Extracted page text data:
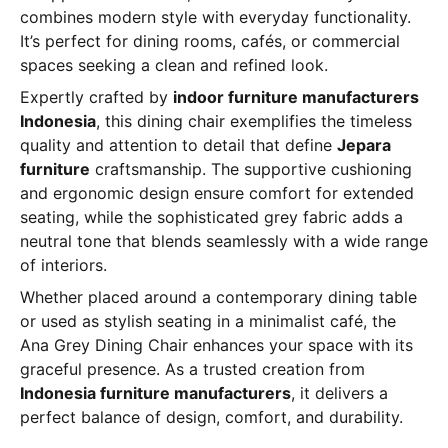
combines modern style with everyday functionality.
It’s perfect for dining rooms, cafés, or commercial
spaces seeking a clean and refined look.
Expertly crafted by
indoor furniture manufacturers
Indonesia
, this dining chair exemplifies the timeless
quality and attention to detail that define
Jepara
furniture
craftsmanship. The supportive cushioning
and ergonomic design ensure comfort for extended
seating, while the sophisticated grey fabric adds a
neutral tone that blends seamlessly with a wide range
of interiors.
Whether placed around a contemporary dining table
or used as stylish seating in a minimalist café, the
Ana Grey Dining Chair enhances your space with its
graceful presence. As a trusted creation from
Indonesia furniture manufacturers
, it delivers a
perfect balance of design, comfort, and durability.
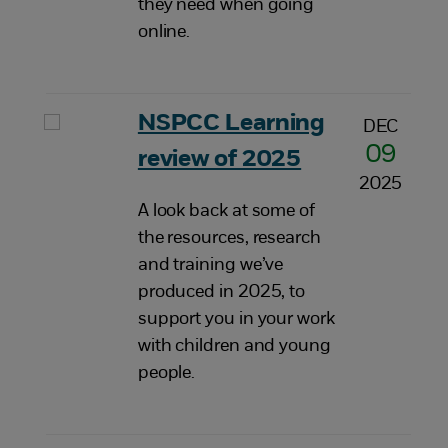
they need when going
online.
NSPCC Learning
DEC
09
review of 2025
2025
A look back at some of
the resources, research
and training we’ve
produced in 2025, to
support you in your work
with children and young
people.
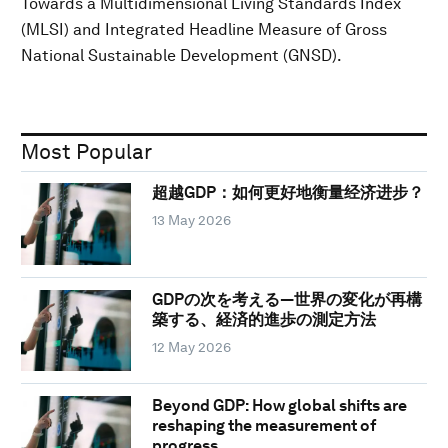
Towards a Multidimensional Living Standards Index
(MLSI) and Integrated Headline Measure of Gross
National Sustainable Development (GNSD).
Most Popular
超越GDP：如何更好地衡量经济进步？
13 May 2026
GDPの次を考える―世界の変化が再構
築する、経済的進歩の測定方法
12 May 2026
Beyond GDP: How global shifts are
reshaping the measurement of
progress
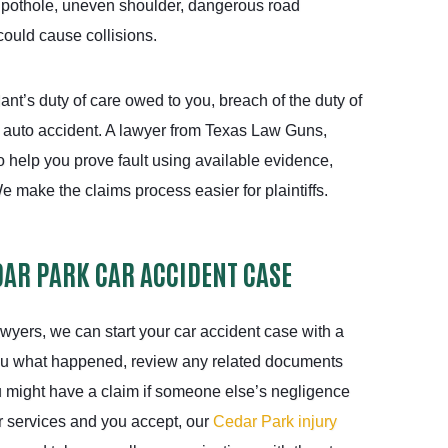
 pothole, uneven shoulder, dangerous road
could cause collisions.
ant’s duty of care owed to you, breach of the duty of
r auto accident. A lawyer from Texas Law Guns,
 help you prove fault using available evidence,
e make the claims process easier for plaintiffs.
DAR PARK CAR ACCIDENT CASE
wyers, we can start your car accident case with a
ou what happened, review any related documents
u might have a claim if someone else’s negligence
ur services and you accept, our
Cedar Park injury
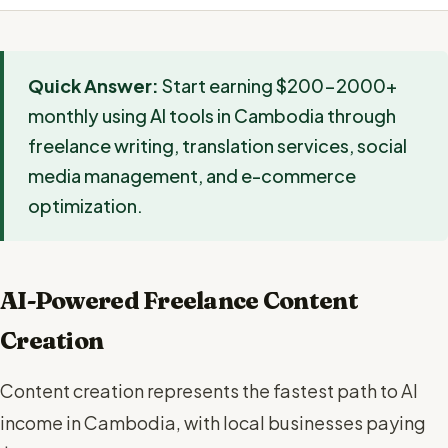
Quick Answer:
Start earning $200-2000+
monthly using AI tools in Cambodia through
freelance writing, translation services, social
media management, and e-commerce
optimization.
AI-Powered Freelance Content
Creation
Content creation represents the fastest path to AI
income in Cambodia, with local businesses paying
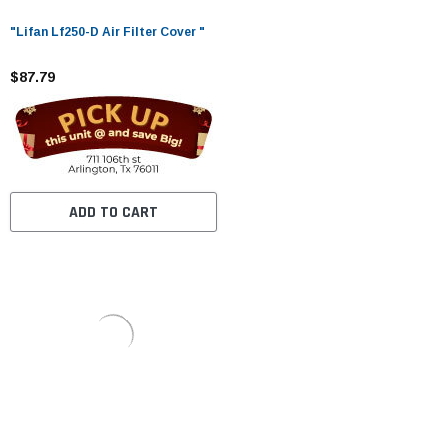
"Lifan Lf250-D Air Filter Cover "
$87.79
ADD TO CART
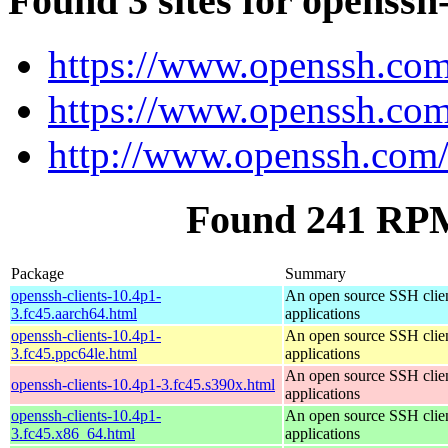
Found 3 sites for openssh-
https://www.openssh.com
https://www.openssh.com
http://www.openssh.com/
Found 241 RPM 
Package
Summary
openssh-clients-10.4p1-
An open source SSH clie
3.fc45.aarch64.html
applications
openssh-clients-10.4p1-
An open source SSH clie
3.fc45.ppc64le.html
applications
An open source SSH clie
openssh-clients-10.4p1-3.fc45.s390x.html
applications
openssh-clients-10.4p1-
An open source SSH clie
3.fc45.x86_64.html
applications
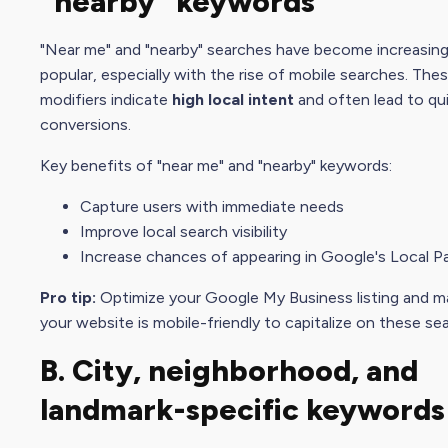
"nearby" keywords
"Near me" and "nearby" searches have become increasing
popular, especially with the rise of mobile searches. The
modifiers indicate
high local intent
and often lead to qu
conversions.
Key benefits of "near me" and "nearby" keywords:
Capture users with immediate needs
Improve local
search visibility
Increase chances of appearing in Google's Local P
Pro tip:
Optimize your
Google My Busines
s listing and 
your website is mobile-friendly to capitalize on these se
B. City, neighborhood, and
landmark-specific keywords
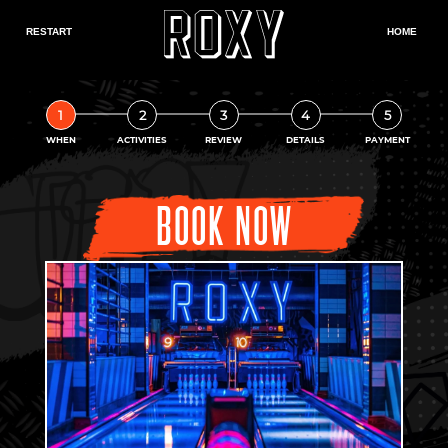
1
2
3
4
5
WHEN
ACTIVITIES
REVIEW
DETAILS
PAYMENT
BOOK NOW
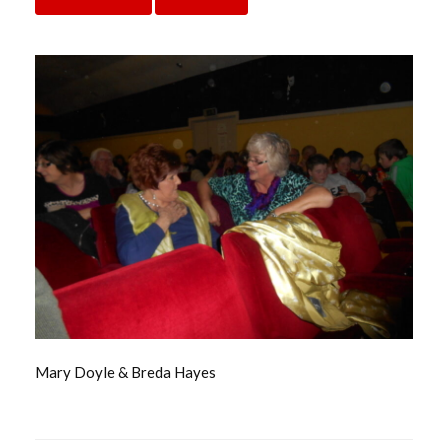
Mary Doyle & Breda Hayes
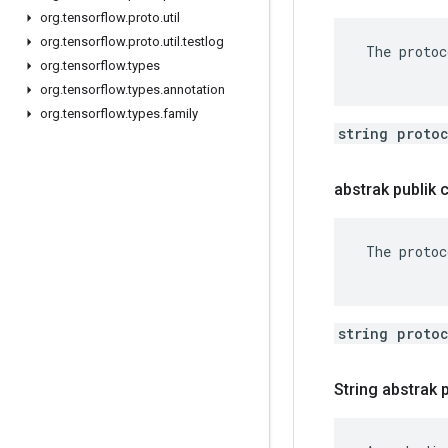
org
.
tensorflow
.
proto
.
util
org
.
tensorflow
.
proto
.
util
.
testlog
 The protoc
org
.
tensorflow
.
types
org
.
tensorflow
.
types
.
annotation
org
.
tensorflow
.
types
.
family
string proto
abstrak publik
 The protoc
string proto
String abstrak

TASK TO CARRY OUT:
Output the records above exactly, omitting the pictures.

ANSWER TO THIS PROBLEM:
combines modern style with everyday functionality.
It’s perfect for dining rooms, cafés, or commercial
spaces seeking a clean and refined look.
Expertly crafted by
indoor furniture manufacturers
Indonesia
, this dining chair exemplifies the timeless
quality and attention to detail that define
Jepara
furniture
craftsmanship. The supportive cushioning
and ergonomic design ensure comfort for extended
seating, while the sophisticated grey fabric adds a
neutral tone that blends seamlessly with a wide range
of interiors.
Whether placed around a contemporary dining table
or used as stylish seating in a minimalist café, the
Ana Grey Dining Chair enhances your space with its
graceful presence. As a trusted creation from
Indonesia furniture manufacturers
, it delivers a
perfect balance of design, comfort, and durability.
they need when going
online.
NSPCC Learning
DEC
09
review of 2025
2025
A look back at some of
the resources, research
and training we’ve
produced in 2025, to
support you in your work
with children and young
people.
Towards a Multidimensional Living Standards Index
(MLSI) and Integrated Headline Measure of Gross
National Sustainable Development (GNSD).
Most Popular
超越GDP：如何更好地衡量经济进步？
13 May 2026
GDPの次を考える―世界の変化が再構
築する、経済的進歩の測定方法
12 May 2026
Beyond GDP: How global shifts are
reshaping the measurement of
progress
 pothole, uneven shoulder, dangerous road
could cause collisions.
ant’s duty of care owed to you, breach of the duty of
r auto accident. A lawyer from Texas Law Guns,
 help you prove fault using available evidence,
e make the claims process easier for plaintiffs.
DAR PARK CAR ACCIDENT CASE
wyers, we can start your car accident case with a
ou what happened, review any related documents
u might have a claim if someone else’s negligence
ur services and you accept, our
Cedar Park injury
Quick Answer:
Start earning $200-2000+
monthly using AI tools in Cambodia through
freelance writing, translation services, social
media management, and e-commerce
optimization.
AI-Powered Freelance Content
Creation
Content creation represents the fastest path to AI
income in Cambodia, with local businesses paying
"Lifan Lf250-D Air Filter Cover "
$87.79
ADD TO CART
Found 3 sites for openssh-
https://www.openssh.com
https://www.openssh.com
http://www.openssh.com/
Found 241 RPM 
Package
Summary
openssh-clients-10.4p1-
An open source SSH clie
3.fc45.aarch64.html
applications
openssh-clients-10.4p1-
An open source SSH clie
3.fc45.ppc64le.html
applications
An open source SSH clie
openssh-clients-10.4p1-3.fc45.s390x.html
applications
openssh-clients-10.4p1-
An open source SSH clie
3.fc45.x86_64.html
applications
"nearby" keywords
"Near me" and "nearby" searches have become increasing
popular, especially with the rise of mobile searches. The
modifiers indicate
high local intent
and often lead to qu
conversions.
Key benefits of "near me" and "nearby" keywords:
Capture users with immediate needs
Improve local
search visibility
Increase chances of appearing in Google's Local P
Pro tip:
Optimize your
Google My Busines
s listing and 
your website is mobile-friendly to capitalize on these se
B. City, neighborhood, and
landmark-specific keywords
1
2
3
4
5
WHEN
ACTIVITIES
REVIEW
DETAILS
PAYMENT
BOOK NOW
Mary Doyle & Breda Hayes
org
.
tensorflow
.
proto
.
util
org
.
tensorflow
.
proto
.
util
.
testlog
 The protoc
org
.
tensorflow
.
types
org
.
tensorflow
.
types
.
annotation
org
.
tensorflow
.
types
.
family
string proto
abstrak publik
 The protoc
string proto
String abstrak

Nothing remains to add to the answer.